N.J.’s apartment market reveals impressive resiliency, Gebroe-Hammer says

The apartment market in New Jersey revealed impressive resiliency the first half of 2019, according to Gebroe-Hammer Associates.

The Livingston-based investment brokerage firm reported $820 million in multifamily sales encompassing 5,675 units year-to-date at the end of the second quarter of this year. The firm said it is outpacing its competition nationally and regionally, as it did in 2018, with the arrangement of 65 deals so far this year.

“These benchmarks indicate a Gebroe-Hammer transaction increase of approximately 6 percentage points over the same time period last year – signaling that the investor confidence index remains very high as brand new apartment-property deliveries top off this year and apartment-fundamental pressure eases,” Ken Uranowitz, president of Gebroe-Hammer, said. “In turn, these conditions will only feed rent growth and property appreciation over the next five to 10 years and beyond, based on forecasted demographic patterns.

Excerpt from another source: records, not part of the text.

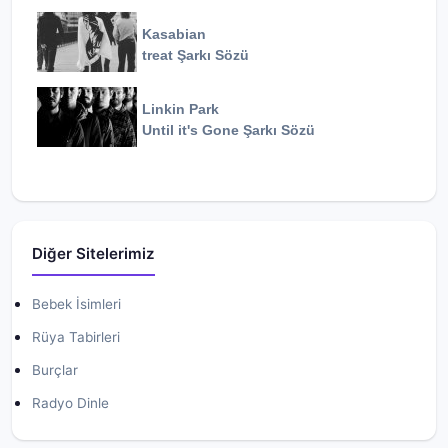
Kasabian
treat
Şarkı Sözü
Linkin Park
Until it's Gone
Şarkı Sözü
Diğer Sitelerimiz
Bebek İsimleri
Rüya Tabirleri
Burçlar
Radyo Dinle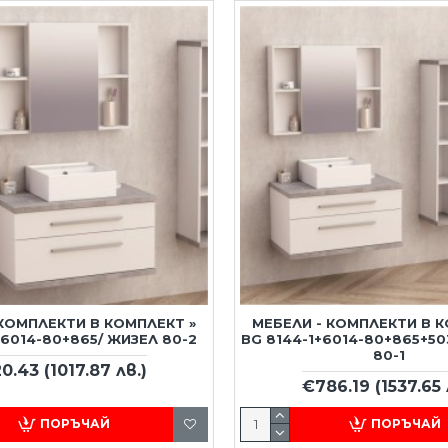
 КОМПЛЕКТИ В КОМПЛЕКТ »
МЕБЕЛИ - КОМПЛЕКТИ В К
+6014-80+865/ ЖИЗЕЛ 80-2
BG 8144-1+6014-80+865+50
80-1
20.43
(1017.87 лв.)
€786.19
(1537.65 
ПОРЪЧАЙ
ПОРЪЧАЙ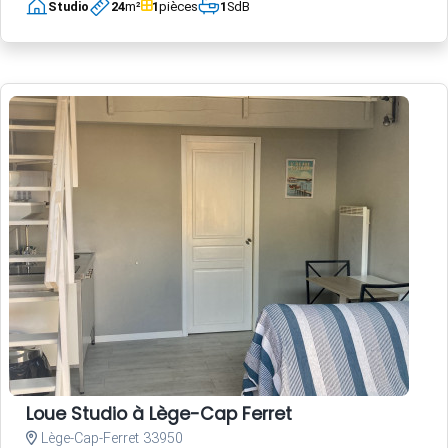
Studio
24
m²
1
pièces
1
SdB
Loue Studio à Lège-Cap Ferret
Lège-Cap-Ferret 33950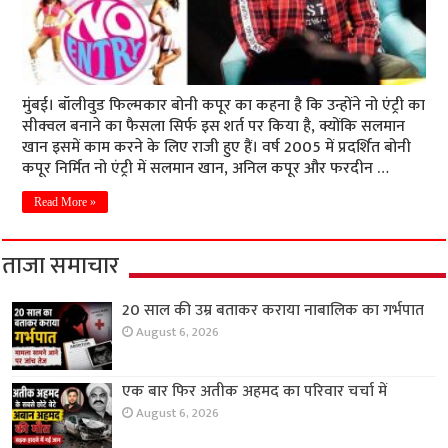
मुंबई। बॉलीवुड फिल्मकार बोनी कपूर का कहना है कि उन्होंने नो एंट्री का
सीक्वल बनाने का फैसला सिर्फ इस शर्त पर किया है, क्योंकि सलमान
खान इसमें काम करने के लिए राजी हुए हैं। वर्ष 2005 में प्रदर्शित बोनी
कपूर निर्मित नो एंट्री में सलमान खान, अनिल कपूर और फरदीन …
Read More »
ताजा समाचार
20 साल की उम्र बताकर कराया नाबालिक का गर्भपात
August 6, 2026
एक बार फिर अतीक अहमद का परिवार चर्चा में
August 6, 2026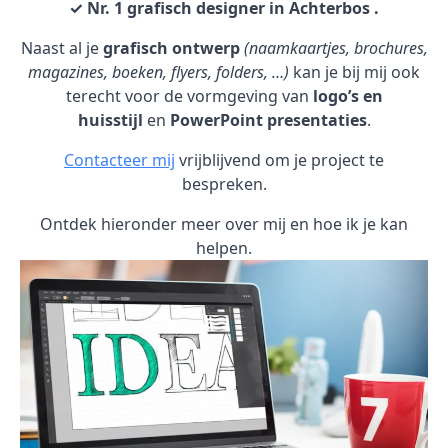
✓ Nr. 1 grafisch designer in Achterbos .
Naast al je
grafisch ontwerp
(naamkaartjes, brochures,
magazines, boeken, flyers, folders, …)
kan je bij mij ook
terecht voor de vormgeving van
logo’s en
huisstijl
en
PowerPoint presentaties
.
Contacteer mij
vrijblijvend om je project te
bespreken.
Ontdek hieronder meer over mij en hoe ik je kan
helpen.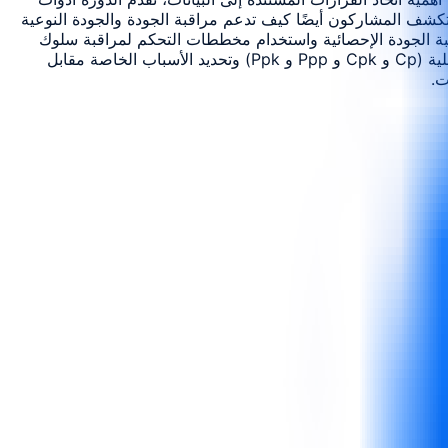
تكشف المشاركون أيضًا كيف تدعم مراقبة الجودة والجودة النوعية
قبة الجودة الإحصائية واستخدام مخططات التحكم لمراقبة سلوك
العملية واكتشاف التباين وتحليل البيانات باستخدام الرسوم البيانية والمخططات البيانية المبعثرة ومخططات باريتو وإجراء تحليل قدرة العملية (Cp و Cpk و Ppp و Ppk) وتحديد الأسباب الخاصة مقابل
ت.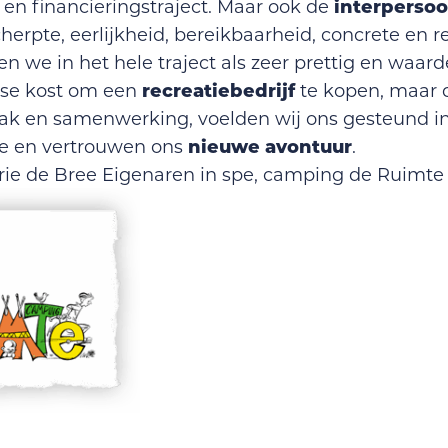
interpersoo
en financieringstraject. Maar ook de
herpte, eerlijkheid, bereikbaarheid, concrete en re
 we in het hele traject als zeer prettig en waard
recreatiebedrijf
kse kost om een
te kopen, maar 
k en samenwerking, voelden wij ons gesteund in
nieuwe
avontuur
ie en vertrouwen ons
.
e de Bree Eigenaren in spe, camping de Ruimte 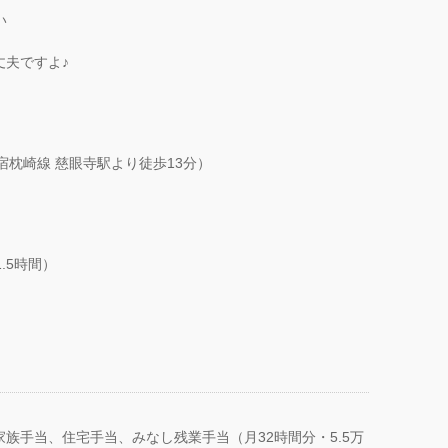
い
丈夫ですよ♪
指宿枕崎線 慈眼寺駅より徒歩13分）
.5時間）
族手当、住宅手当、みなし残業手当（月32時間分・5.5万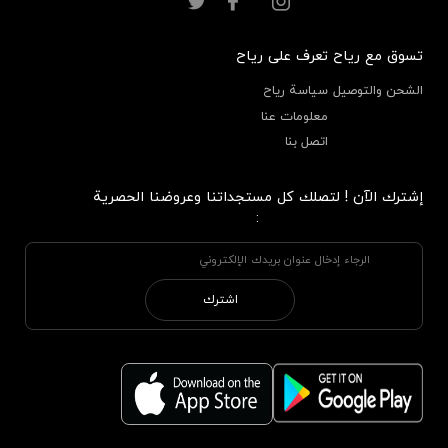
تسوق مع رياح
تعرف على رياح
الشحن والتوصيل
سياسة رياح
معلومات عنا
اتصل بنا
إشترك الآن ! لتصلك كل مستجداتنا وعروضنا الحصرية
:
اشترك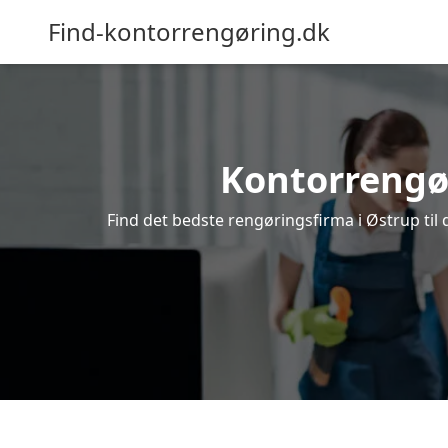
Find-kontorrengøring.dk
Kontorrengøri
Find det bedste rengøringsfirma i Østrup til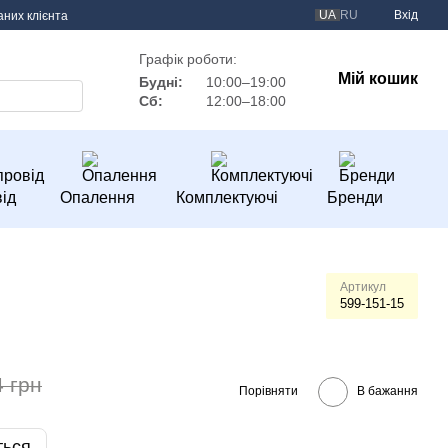
UA
RU
Вхід
аних клієнта
Графік роботи:
Мій кошик
Будні:
10:00–19:00
Сб:
12:00–18:00
ід
Опалення
Комплектуючі
Бренди
Артикул
599-151-15
4 грн
Порівняти
В бажання
ться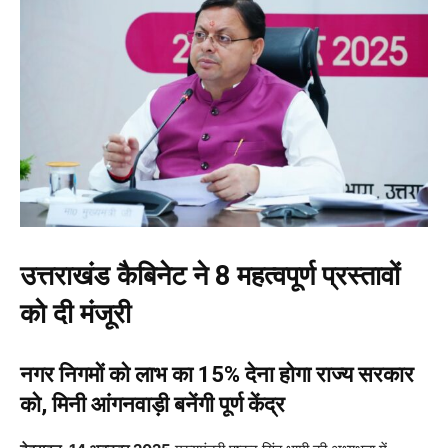
उत्तराखंड कैबिनेट ने 8 महत्वपूर्ण प्रस्तावों
को दी मंजूरी
नगर निगमों को लाभ का 15% देना होगा राज्य सरकार
को, मिनी आंगनवाड़ी बनेंगी पूर्ण केंद्र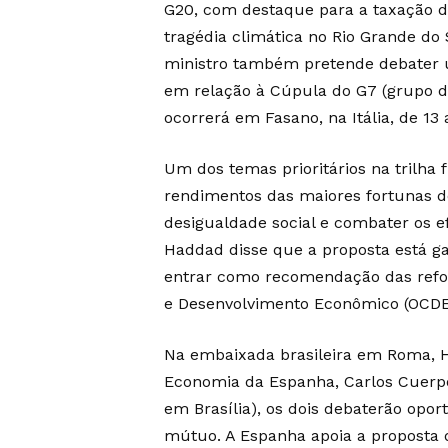
G20, com destaque para a taxação de 
tragédia climática no Rio Grande do S
ministro também pretende debater u
em relação à Cúpula do G7 (grupo do
ocorrerá em Fasano, na Itália, de 13 
Um dos temas prioritários na trilha 
rendimentos das maiores fortunas d
desigualdade social e combater os 
Haddad disse que a proposta está g
entrar como recomendação das refo
e Desenvolvimento Econômico (OCDE
Na embaixada brasileira em Roma, H
Economia da Espanha, Carlos Cuerpo.
em Brasília), os dois debaterão opo
mútuo. A Espanha apoia a proposta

“Furthermore, affordability issues remain for the foreseeable future in the millennial population saddled with college debt and/or a lack of expendable cash for a down payment on a single-family home purchase. This leaves no other housing alternative other than apartment rentals. And, we can add into this tenant pipeline an aging Baby Boomer and empty-nester population that no longer wants the burden of shoveling snow, paying high real estate taxes, or incurring other related housing costs that are otherwise eliminated in an apartment-rental lifestyle.”

According to Reis, the delivery of new construction product is expected to decrease in 2020 and 2021, while at the same time apartment occupancy and rent growth will increase.

“Historically, whenever new-product deliveries slow down tenant demand trends up and vacancies drop,” Uranowitz said.

Uranowitz said there is healthy demand in the Class A luxury to value-add property space.

“Investors are targeting the full spectrum of apartment buildings, regardless of vintage, tenant demographic or locale, from transit-rich cities to commuter-friendly suburban-bedroom communities,” he said. “With the recent passing of onerous rent control legislation in New York, we expect to see an onslaught of investor demand in New Jersey shifting from across the Hudson River to out-commuter-dense submarkets. In turn, this will create an even wider delta where there is an already constrained demand/supply imbalance, which will intensify pricing pressure and deepen cap-rate compression. The anticipated lowering of interest rates by the Fed this year just adds more fuel to this fire.”

Gebroe-Hammer highlighted several of its sales in Q1 and Q2, including the $75 million, 487-unit, North Jersey Metro portfolio sale in Hudon and Bergen counties and the $58.5 million sale of New Providence Gardens, a 232-unit apartment community in XXX. The firm also closed on more than $78 million in urban-core sales in Bayonne, East Orange/Orange, Elizabeth, Irvington, Jersey City, Newark, Plainfield and Union City.